# New Bowhunter



## John M (Oct 24, 2005)

Hello I am currently new to bow hunting and would like to get some information on the sighting in of my bow, i understand how to adjust the sights (move the pin down and the arrow will go up and vice versa to make the arrow go down if im correct) but im using the pin thats set all the way at the bottom of the sight and i can only hit the target from 5 yards and not much further back, is there something i have to do with the rest to raise the arrow up a little more? do i have to knotch the arrow lower? Heres some of the specs of my bow if this helps:

Name: Fred Bear SparrowHawk II

Draw Weight: 45 pounds

Ive also got some pictures of the sights and arrow rest if this helps at all:




























Much help needed,
Any tips for new bow hunters would also be very apreciated :beer:

~John M


----------



## John M (Oct 24, 2005)

Come on i really want to do some bow hunting but im clueless on how to adjust my bow i see that 21 people have viewed this, do i need to be more descriptive or something? why isnt anyone even making an attempt to help me out here...


----------



## dogdigger (Jan 26, 2004)

do not move your nock point or rest see how the shaft of your arrow goes right across the hole in your riser? thats what you want. have someone take a picture of you drawing your bow. the sight looks low the way it is. where is your anchor point, by that i mean do you put your nose to the string use a peep have a jaw anchor. your anchor must be high, i dont see any other reason. get back to us and we will help you figure it out.

mark


----------



## dogdigger (Jan 26, 2004)

also where do you live? you should put that in your profile so people know.

mark


----------



## dogdigger (Jan 26, 2004)

you are shooting low right? thats why you have your sight so low right? if you live in grand forks i would take a look at it and tell you whats going on and help you fix it. if you dont i will try and help you from the pics. i really need a side view of you at full draw, from the side your release hand is on so i can see your anchor point.

mark


----------



## John M (Oct 24, 2005)

ill try to get some pictures in today


----------



## John M (Oct 24, 2005)

i couldnt get any REAL pictures of me pulling it back but this is how i basicaly draw back as straight as i can


----------



## dogdigger (Jan 26, 2004)

whew ok i have tears in my eyes from laughing. your drawing caught me off guard, i wasnt expecting that. ok what i need is a photo  of you at full draw so i can see where you anchor on your face. i think you problem is your bow was not correctly set up for you. if you can post that pic up we will get it figured out. take it easy. your drawing made my day man. :beer:

mark


----------



## dogdigger (Jan 26, 2004)

also post where you live. thanks

mark


----------



## duckslayer (Oct 30, 2003)

You can adjust your peep sight too if you are having problems about needing to go lower but cant go any lower with your pins.


----------



## sierra03 (Jan 27, 2005)

Great painting john. Now that I have reviewed your detailed stance, I notice you hold your head back when you shoot. Try looking through your peep.


----------



## Powder (Sep 9, 2003)

Before you get too worked up about no replies you have to remember that it's the middle of the rifle season. A lot of guys are busy hunting right now. The people on here are very helpful and will give you good advice, maybe not overnight but they will help.

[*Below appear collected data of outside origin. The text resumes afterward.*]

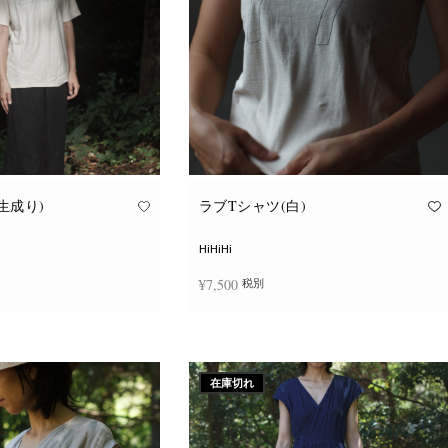
ョ
ョ
ン
ン
が
が
あ
あ
り
り
ま
ま
す。
す。
オ
オ
プ
プ
シ
シ
ョ
ョ
ン
ン
は
は
商
商
品
品
生成り)
ラブTシャツ(白)
ペ
ペ
ー
ー
ジ
ジ
HiHiHi
か
か
ら
ら
¥
7,500
税別
選
選
択
択
で
で
こ
こ
き
き
択
オプションを選択
の
の
ま
ま
商
商
す
す
品
品
に
に
在庫切れ
は
は
複
複
数
数
の
の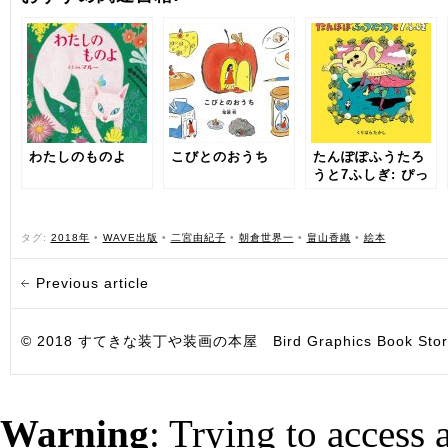
わたしのものよ
こびとのおうち
たんぽぽふうたろ
うと7ふしぎ: ぴっ
かぴかえほん
タグ:
2018年
•
WAVE出版
•
二宮由紀子
•
朝倉世界一
•
畠山香織
•
絵本
Previous article
© 2018 すてきな装丁や装画の本屋 Bird Graphics Book Store. All i
Warning
: Trying to access 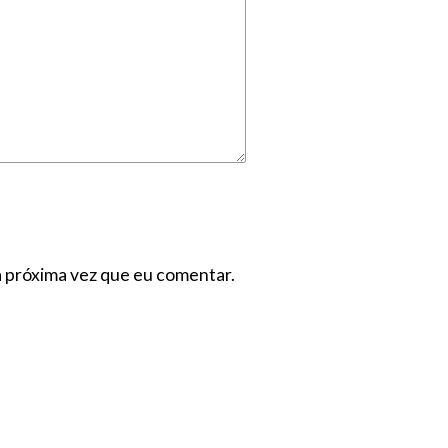
a próxima vez que eu comentar.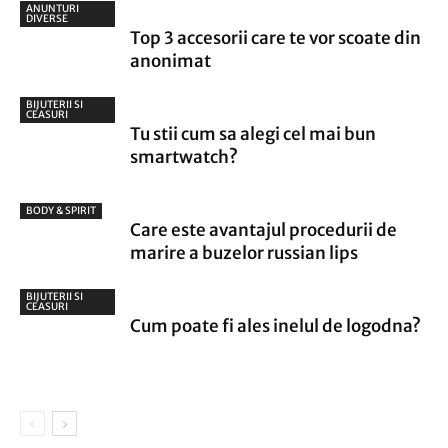
ANUNTURI
DIVERSE
Top 3 accesorii care te vor scoate din
anonimat
BIJUTERII SI
CEASURI
Tu stii cum sa alegi cel mai bun
smartwatch?
BODY & SPIRIT
Care este avantajul procedurii de
marire a buzelor russian lips
BIJUTERII SI
CEASURI
Cum poate fi ales inelul de logodna?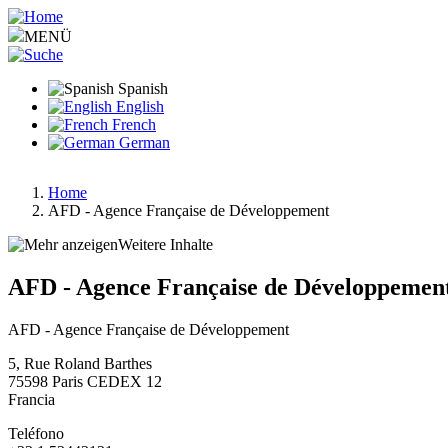
Pasar
al
MENÜ
contenido
principal
Spanish
English
French
German
Home
AFD - Agence Française de Développement
Ruta
de
Weitere Inhalte
navegación
AFD - Agence Française de Développemen
AFD - Agence Française de Développement
5, Rue Roland Barthes
75598
Paris CEDEX 12
Francia
Teléfono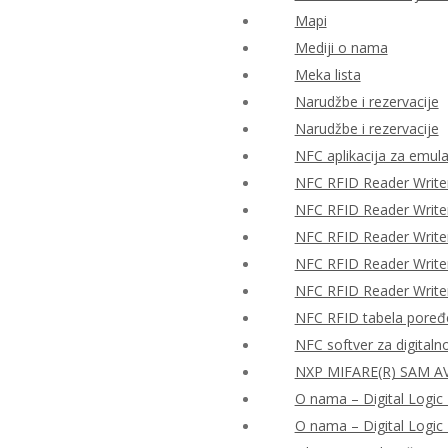
Mapi
Mediji o nama
Meka lista
Narudžbe i rezervacije
Narudžbe i rezervacije
NFC aplikacija za emulac
NFC RFID Reader Write
NFC RFID Reader Writ
NFC RFID Reader Writ
NFC RFID Reader Writ
NFC RFID Reader Writ
NFC RFID tabela poređ
NFC softver za digitaln
NXP MIFARE(R) SAM AV
O nama – Digital Logic 
O nama – Digital Logic 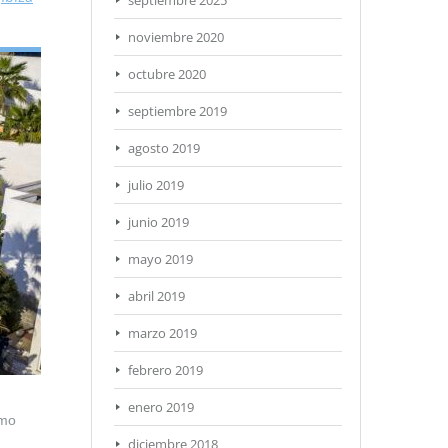
septiembre 2025
noviembre 2020
octubre 2020
septiembre 2019
agosto 2019
julio 2019
junio 2019
mayo 2019
abril 2019
marzo 2019
febrero 2019
enero 2019
omo
diciembre 2018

Good luck correcting the problem.


----------



## John M (Oct 24, 2005)

I dont have a peep on my bow, at least i dont think do i have this round 2 round things thats all, no peep hole


----------



## sierra03 (Jan 27, 2005)

Can you see through the hole when bow is drawn? if yes, thats your peep, and when you pull back simply allign the peep and sight. It sounds like you need to go into a pro shop and get help. With alot of practice you should have no prob getting a deer!! But dont go out until you are comfortable with the bow, or you are gonna stress yourself out!


----------



## sierra03 (Jan 27, 2005)

http://www.huntersfriend.com/bowselection.htm

http://www.whitetails.com/tips_tales/hunting_tips.cfm


----------



## dogdigger (Jan 26, 2004)

john do you live in nd where someone could get together with u to teach you and help you out.

mark


----------



## John M (Oct 24, 2005)

no i live in florida in a little town called inverness


----------



## Plainsman (Jul 30, 2003)

I notice your rest is made to shoot cock feather (the blue one) down not left. Change your nocks to match your rest and that will help.


----------